On several occasions after that, Ford allegedly sexually attacked the boy at the child’s home, telling him his family would not believe him if he ever spoke out.

An aunt of the boy walked in shortly after one of the attacks, prompting the child to try to signal distress through body language and eye contact – though the relative did not realize anything was wrong, according to police.

The accuser, legally ruled to be a minor despite having reached the age of majority, came forward to police in November 2024. He subsequently underwent two forensic interviews, and on 9 September, police obtained a warrant to arrest Ford on four counts of first-degree rape.

The warrant also accused Ford of two counts each of sexual battery, indecent behavior with a juvenile and second-degree kidnapping. The offenses Ford is alleged to have committed in the case occurred between 2004 and 2014, the warrant for his arrest said.

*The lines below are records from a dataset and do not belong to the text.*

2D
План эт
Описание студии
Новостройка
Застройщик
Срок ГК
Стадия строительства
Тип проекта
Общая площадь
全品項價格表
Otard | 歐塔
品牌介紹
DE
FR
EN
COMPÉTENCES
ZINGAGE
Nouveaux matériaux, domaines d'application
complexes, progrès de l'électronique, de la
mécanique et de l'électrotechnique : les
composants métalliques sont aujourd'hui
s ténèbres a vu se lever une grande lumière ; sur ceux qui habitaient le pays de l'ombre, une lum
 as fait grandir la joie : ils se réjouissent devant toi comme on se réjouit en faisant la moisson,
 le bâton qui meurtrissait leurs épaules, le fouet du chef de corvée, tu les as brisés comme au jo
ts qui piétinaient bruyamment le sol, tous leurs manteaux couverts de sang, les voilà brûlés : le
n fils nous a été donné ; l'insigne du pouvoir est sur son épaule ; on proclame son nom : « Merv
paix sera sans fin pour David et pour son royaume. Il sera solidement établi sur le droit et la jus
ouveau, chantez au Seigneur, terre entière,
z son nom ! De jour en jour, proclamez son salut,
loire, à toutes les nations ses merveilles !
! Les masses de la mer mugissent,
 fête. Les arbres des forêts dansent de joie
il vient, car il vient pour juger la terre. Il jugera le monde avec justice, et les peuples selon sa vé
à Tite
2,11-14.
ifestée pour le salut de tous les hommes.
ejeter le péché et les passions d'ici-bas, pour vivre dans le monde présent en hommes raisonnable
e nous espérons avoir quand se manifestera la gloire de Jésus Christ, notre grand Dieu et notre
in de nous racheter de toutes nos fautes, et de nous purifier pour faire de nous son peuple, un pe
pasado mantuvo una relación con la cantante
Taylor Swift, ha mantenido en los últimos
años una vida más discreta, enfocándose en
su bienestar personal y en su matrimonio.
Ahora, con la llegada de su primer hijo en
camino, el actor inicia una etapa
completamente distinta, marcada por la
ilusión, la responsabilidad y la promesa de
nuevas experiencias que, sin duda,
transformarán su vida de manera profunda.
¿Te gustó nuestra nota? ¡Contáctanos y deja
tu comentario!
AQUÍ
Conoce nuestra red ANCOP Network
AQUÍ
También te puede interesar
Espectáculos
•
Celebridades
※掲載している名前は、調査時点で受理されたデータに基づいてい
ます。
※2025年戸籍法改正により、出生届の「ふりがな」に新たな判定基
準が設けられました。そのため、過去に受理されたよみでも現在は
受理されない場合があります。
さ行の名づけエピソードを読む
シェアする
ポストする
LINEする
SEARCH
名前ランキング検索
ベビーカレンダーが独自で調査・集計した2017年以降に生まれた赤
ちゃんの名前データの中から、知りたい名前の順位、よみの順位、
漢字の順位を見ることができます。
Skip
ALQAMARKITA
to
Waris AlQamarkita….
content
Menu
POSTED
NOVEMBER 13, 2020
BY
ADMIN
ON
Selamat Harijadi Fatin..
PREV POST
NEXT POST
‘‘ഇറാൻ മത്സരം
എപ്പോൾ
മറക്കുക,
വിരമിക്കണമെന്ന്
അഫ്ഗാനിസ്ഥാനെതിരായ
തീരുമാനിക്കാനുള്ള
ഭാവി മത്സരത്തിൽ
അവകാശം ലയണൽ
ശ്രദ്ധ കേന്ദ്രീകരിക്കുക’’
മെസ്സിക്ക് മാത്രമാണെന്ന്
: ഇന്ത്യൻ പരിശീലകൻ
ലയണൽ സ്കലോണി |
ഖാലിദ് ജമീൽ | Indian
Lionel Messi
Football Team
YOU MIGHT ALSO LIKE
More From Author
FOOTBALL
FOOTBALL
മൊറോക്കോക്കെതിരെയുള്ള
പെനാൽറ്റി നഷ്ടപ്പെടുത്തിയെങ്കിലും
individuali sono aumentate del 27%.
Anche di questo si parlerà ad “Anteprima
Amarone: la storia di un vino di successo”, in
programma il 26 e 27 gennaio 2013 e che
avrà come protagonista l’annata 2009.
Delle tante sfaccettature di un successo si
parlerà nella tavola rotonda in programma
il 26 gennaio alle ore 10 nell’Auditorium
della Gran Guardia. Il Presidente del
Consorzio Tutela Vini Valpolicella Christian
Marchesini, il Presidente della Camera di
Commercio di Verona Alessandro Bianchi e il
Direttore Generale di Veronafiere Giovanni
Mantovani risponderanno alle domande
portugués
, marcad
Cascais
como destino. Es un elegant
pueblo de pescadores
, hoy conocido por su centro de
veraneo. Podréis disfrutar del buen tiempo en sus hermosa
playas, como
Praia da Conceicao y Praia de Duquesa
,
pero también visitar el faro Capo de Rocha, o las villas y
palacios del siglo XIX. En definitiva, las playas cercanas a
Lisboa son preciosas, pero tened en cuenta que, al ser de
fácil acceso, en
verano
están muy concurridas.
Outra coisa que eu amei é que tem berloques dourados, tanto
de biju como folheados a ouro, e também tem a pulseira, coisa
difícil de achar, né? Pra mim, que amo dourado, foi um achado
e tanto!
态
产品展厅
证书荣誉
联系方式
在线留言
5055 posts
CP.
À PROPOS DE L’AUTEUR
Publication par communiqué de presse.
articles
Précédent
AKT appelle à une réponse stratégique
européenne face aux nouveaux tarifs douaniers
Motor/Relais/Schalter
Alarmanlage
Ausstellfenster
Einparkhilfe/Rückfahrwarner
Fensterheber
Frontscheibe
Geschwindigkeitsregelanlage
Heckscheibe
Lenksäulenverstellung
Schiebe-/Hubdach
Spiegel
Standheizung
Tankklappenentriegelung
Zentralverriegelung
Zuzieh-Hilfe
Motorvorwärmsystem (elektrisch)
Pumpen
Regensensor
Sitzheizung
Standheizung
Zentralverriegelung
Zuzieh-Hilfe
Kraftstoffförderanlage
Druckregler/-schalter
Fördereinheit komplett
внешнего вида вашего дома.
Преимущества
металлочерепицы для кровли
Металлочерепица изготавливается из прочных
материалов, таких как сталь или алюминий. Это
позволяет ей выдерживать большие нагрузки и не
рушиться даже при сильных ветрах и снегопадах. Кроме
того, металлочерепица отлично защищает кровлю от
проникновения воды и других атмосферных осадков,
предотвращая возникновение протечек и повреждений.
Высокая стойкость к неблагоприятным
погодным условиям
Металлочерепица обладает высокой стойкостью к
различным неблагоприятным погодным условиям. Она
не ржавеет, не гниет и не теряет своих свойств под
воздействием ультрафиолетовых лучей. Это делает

On 25 September, police arrested Ford in Portage, Indiana, where he was residing, holding him without bail pending his extradition to New Orleans. Ford waived his right to challenge the extradition at a 1 October court hearing. And he was booked into New Orleans’s lockup late on Tuesday.

Ford in court on Wednesday was ordered held without bail until at least another hearing that was tentatively set for Friday.

He would face mandatory life imprisonment if eventually convicted as accused.

Ford belonged to the Catholic religious order known as the Vincentians, and he ministered at various churches within the archdiocese of New Orleans as well as the dioceses of Dallas and Gallup, New Mexico, during his clerical career. He helped launch God’s Special Children while at New Orleans’s St Joseph church, which the Vincentians have run since 1858.

The Vincentians say Ford eventually successfully asked the Vatican to laicize him, or remove him from the Catholic priesthood. An online profile of Ford said he worked for Louisiana’s government beginning in 2006 as assistant director of disability affairs, and later, in a separate role, aided efforts by the state’s Native tribes to recover from hurricanes.

More recently, Ford was reported to have joined the US hunger relief non-profit Feeding America with positions in Phoenix and Chicago. And he was listed as a board member of the American Indian Center in Chicago.

The church watchdog group BishopAccountability.org says Ford was not listed among active clergy members in the 1994, 1999, 2002 and 2003 editions of the Official Catholic Directory (OCD) – disappearances that often correlate with “problems in ministry that are not being managed in a transparent way, and/or periods during which the priest has been sent to a treatment center”.

Only the earliest of those interruptions in ministry was ostensibly explained in the news media, as BishopAccountability.org noted.

The Dallas Morning News reported in 1997 that Ford had previously entered a program in Albuquerque, New Mexico, run by the Servants of the Paraclete.

The reason provided was that Ford had problems managing money while working at two churches in Arizona for the diocese of Gallup.

The Servants of the Paraclete’s program at the time was arguably better known for treating other issues – ranging from substance abuse to child sexual abuse.

As a gesture of transparency and reconciliation amid the fallout of the worldwide Catholic church’s clergy molestation scandal, the Vincentians, the New Orleans archdiocese and the dioceses of Gallup and Dallas have published lists of clergymen with credible allegations of child molestation.

Ford had not immediately been added to those lists after his arrest in Portage, according to information on BishopAccountability.org.